Plusieurs Codev se sont posé la question du financement des travaux d’expérimentations prospectives et des publications présentées. Et comment en assurer la diffusion ? Pour les deux Codev à la tribune, leurs travaux sont le fruit de saisines de la part de leurs collectivités respectives, ainsi ils ont pu dégager un budget supplémentaire pour mener leurs productions. Concernant la diffusion, les publications des Codev comme celles des CESER sont disponibles en accès libre et gratuit sur leurs sites internet et pour les versions papiers, se sont principalement les réseaux institutionnels qui ont été employés (médiathèques, université, collectivités, …).
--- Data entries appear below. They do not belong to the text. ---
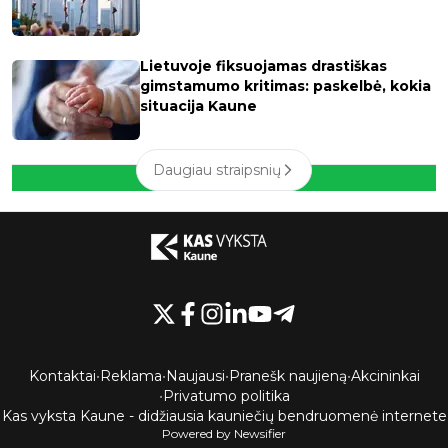
Lietuvoje fiksuojamas drastiškas
gimstamumo kritimas: paskelbė, kokia
situacija Kaune
Daugiau straipsnių
Kontaktai
•
Reklama
•
Naujausi
•
Pranešk naujieną
•
Akcininkai
•
Privatumo politika
Kas vyksta Kaune - didžiausia kauniečių bendruomenė internete
Powered by Newsifier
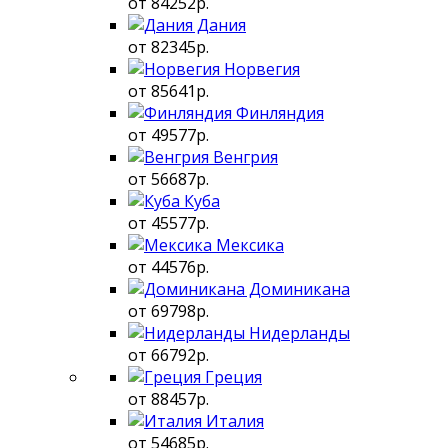
от 84252р.
Дания
от 82345р.
Норвегия
от 85641р.
Финляндия
от 49577р.
Венгрия
от 56687р.
Куба
от 45577р.
Мексика
от 44576р.
Доминикана
от 69798р.
Нидерланды
от 66792р.
Греция
от 88457р.
Италия
от 54685р.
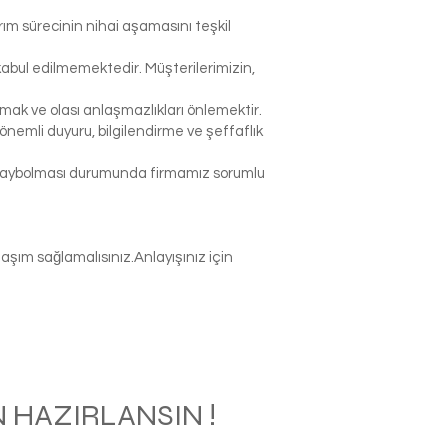
rım sürecinin nihai aşamasını teşkil
abul edilmemektedir. Müşterilerimizin,
k ve olası anlaşmazlıkları önlemektir.
nemli duyuru, bilgilendirme ve şeffaflık
p kaybolması durumunda firmamız sorumlu
şım sağlamalısınız.Anlayışınız için
 HAZIRLANSIN !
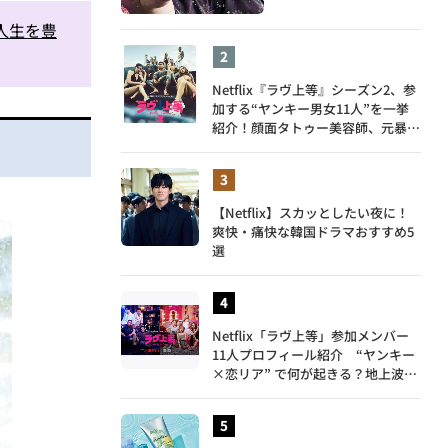
人生を豊
Netflix『ラヴ上等』シーズン2、参
加する“ヤンキー男女11人”を一挙
紹介！顔面タトゥー美容師、元暴走
族総長、人気キャバ嬢も
【Netflix】スカッとしたい夜に！
爽快・痛快な韓国ドラマおすすめ5
選
Netflix「ラヴ上等」参加メンバー
11人プロフィール紹介 “ヤンキー
×恋リア” で何が起きる？地上波で
は絶対に放送できない究極の恋リア
が爆誕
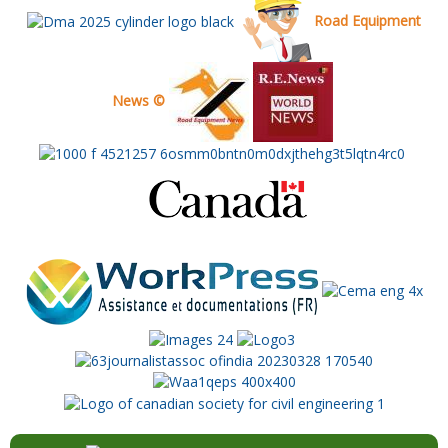
Road Equipment
News ©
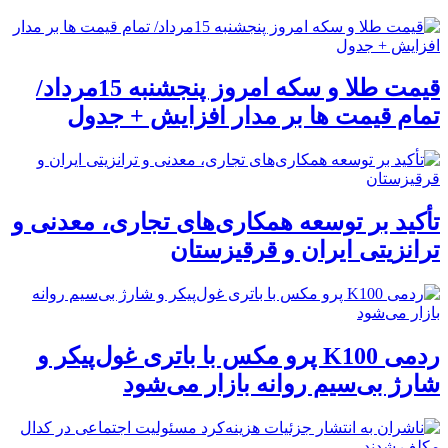
قیمت طلا و سکه امروز پنجشنبه 15مرداد/
تمام قیمت ها بر مدار افزایش + جدول
تأکید بر توسعه همکاری‌های تجاری، معدنی و
ترانزیتی ایران و قرقیزستان
ردمی K100 پرو مکس با باتری غول‌پیکر و
شارژ بی‌سیم روانه بازار می‌شود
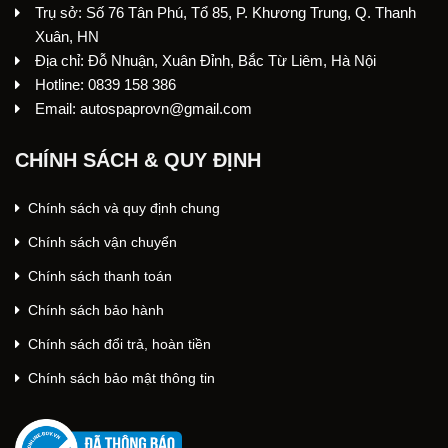
Trụ sở: Số 76 Tân Phú, Tổ 85, P. Khương Trung, Q. Thanh
Xuân, HN
Địa chỉ: Đỗ Nhuận, Xuân Đỉnh, Bắc Từ Liêm, Hà Nội
Hotline: 0839 158 386
Email: autospaprovn@gmail.com
CHÍNH SÁCH & QUY ĐỊNH
Chính sách và quy định chung
Chính sách vận chuyển
Chính sách thanh toán
Chính sách bảo hành
Chính sách đổi trả, hoàn tiền
Chính sách bảo mật thông tin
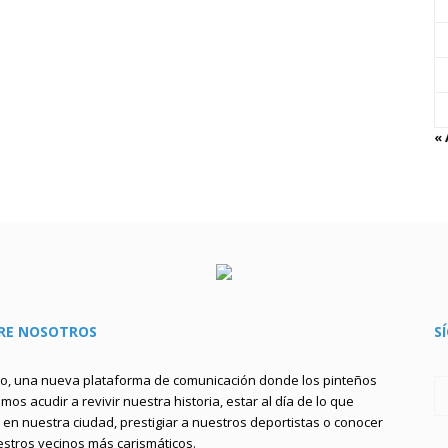
«
RE NOSOTROS
S
to, una nueva plataforma de comunicación donde los pinteños
os acudir a revivir nuestra historia, estar al día de lo que
en nuestra ciudad, prestigiar a nuestros deportistas o conocer
estros vecinos más carismáticos.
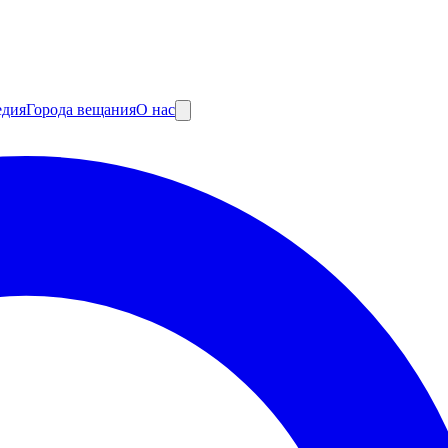
едия
Города вещания
О нас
Aussi, les membres en reçoivent un exemplaire et les publications sont distribuées aux élu.es. Les citoyen·nes peuvent obtenir un exemplaire sur demande, dans la limite des stocks disponibles.

La question de la réception de ces travaux par les élu·es s’est également posée

 Quelle(s) différence(s) par rapport à des publications plus “traditionnelles” ?

Pour le CESER de Normandie, il est difficile de quantifier la prise en considération des productions par les élu·es. Néanmoins, même si sur le moment, ils ne semblent pas mobilisés, les idées infusent et on les retrouve chemin faisant dans les politiques publiques. Aussi, si les élu.es forment le public cible de ces productions, il ne faut pas omettre qu’elles sont également à destination des citoyen·nes. En ce sens, la prospective permet le débat et de rapprocher les élu.es et les citoyen·nes. 

Le CESER de Bretagne précise que la question de la réception du travail par les élu.es dépend également de la méthode de travail employée. Dans la majorité de leurs productions, il y a un dialogue constant avec les élu·es dans la construction des avis. C’était le cas sur le dernier en date sur la question des sols, qui s’est fait dans le contexte de la mise en place du ZAN et de la rédaction du SRADDET.